=== Directions ===
The answer must consist of each line below that contains the word "региона", copied in full.

(Transcribed page contents)

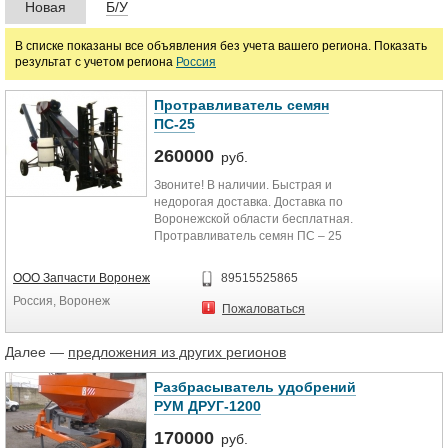
Новая
Б/У
Смесители для удобрений
В списке показаны все объявления без учета вашего региона. Показать
результат с учетом региона
Россия
Цена
Протравливатель семян
ПС-25
руб.
260000
руб.
Звоните! В наличии. Быстрая и
Марка
недорогая доставка. Доставка по
Воронежской области бесплатная.
Протравливатель семян ПС – 25
представляет собой...
ООО Запчасти Воронеж
89515525865
Россия, Воронеж
Пожаловаться
Далее —
предложения из других регионов
Разбрасыватель удобрений
РУМ ДРУГ-1200
170000
руб.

=== Result ===
В списке показаны все объявления без учета вашего региона. Показать
результат с учетом региона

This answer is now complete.